Not much feedback about this board on NewEgg.
Has anybody heard much about it?

NewEgg   N82E16813128513

Thanks


----------



## Jc61990

I have it. 

Its awesome


----------



## firecat0999

Personaly, i find Asus to be more stable than Gygabite, but its up to you really


----------



## jonnyp11

firecat0999 said:


> Personaly, i find Asus to be more stable than Gygabite, but its up to you really



Actually lately they have been having both support and product issues. several members here have had bad experiences and since gigabyte is just as good if not better quality they are currently the better buy.


----------



## linkin

In Australia, we call Gigabyte Gigashite with good enough reason. Though they do have local RMA centres along with Asus. I prefer ASRock now though.
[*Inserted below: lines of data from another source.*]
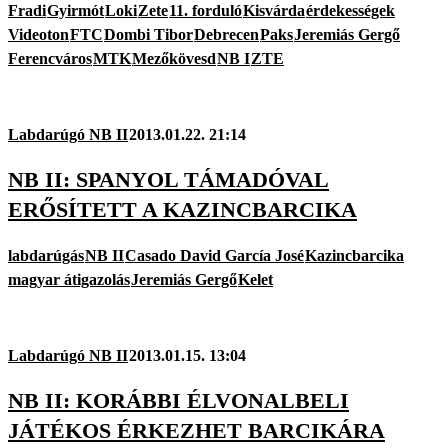
Fradi
Gyirmót
Loki
Zete
11. forduló
Kisvárda
érdekességek
Videoton
FTC
Dombi Tibor
Debrecen
Paks
Jeremiás Gergő
Ferencváros
MTK
Mezőkövesd
NB I
ZTE
Labdarúgó NB II
2013.01.22. 21:14
NB II: SPANYOL TÁMADÓVAL
ERŐSÍTETT A KAZINCBARCIKA
labdarúgás
NB II
Casado David García José
Kazincbarcika
magyar átigazolás
Jeremiás Gergő
Kelet
Labdarúgó NB II
2013.01.15. 13:04
NB II: KORÁBBI ÉLVONALBELI
JÁTÉKOS ÉRKEZHET BARCIKÁRA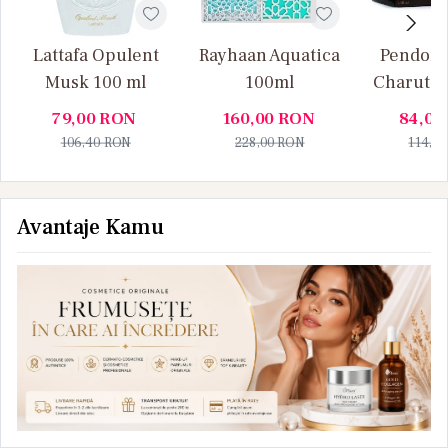
Lattafa Opulent
Rayhaan Aquatica
Pendora
Musk 100 ml
100ml
Charuto 
Vanille
79,00
RON
160,00
RON
84,00
106,40
RON
228,00
RON
114,0
Avantaje Kamu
Excellent value for money, performance and features. Support is a little slow and lacking, but you can get official support from ASRock TSD on TweakTown forums.


----------



## jonnyp11

it would be nice if there was a single opinion on everything instead of 20 different ones, but most people on here seem to be fond of gig and asus, but there seem to be more asus haters than gigs so gigabyte seems to be best, the asrock everyone seems to agree that they are good quality with a great feature and quality to price ratio.


----------



## StrangleHold

mikeblom13 said:


> Not much feedback about this board on NewEgg.
> Has anybody heard much about it?
> 
> NewEgg N82E16813128513
> 
> Thanks


 
Pretty good board. Has a 20 phase power setup/Driver mosfets/Dual bios/2oz. copper PCB and a good cooling setup.


----------



## aadison

In Australia, we call Gigabyte Gigashite with good enough reason. Though they do have local RMA centres along with Asus. I prefer ASRock now though. Excellent value for money, performance and features. Support is a little slow and lacking, but you can get official support from ASRock TSD on TweakTown forums.


----------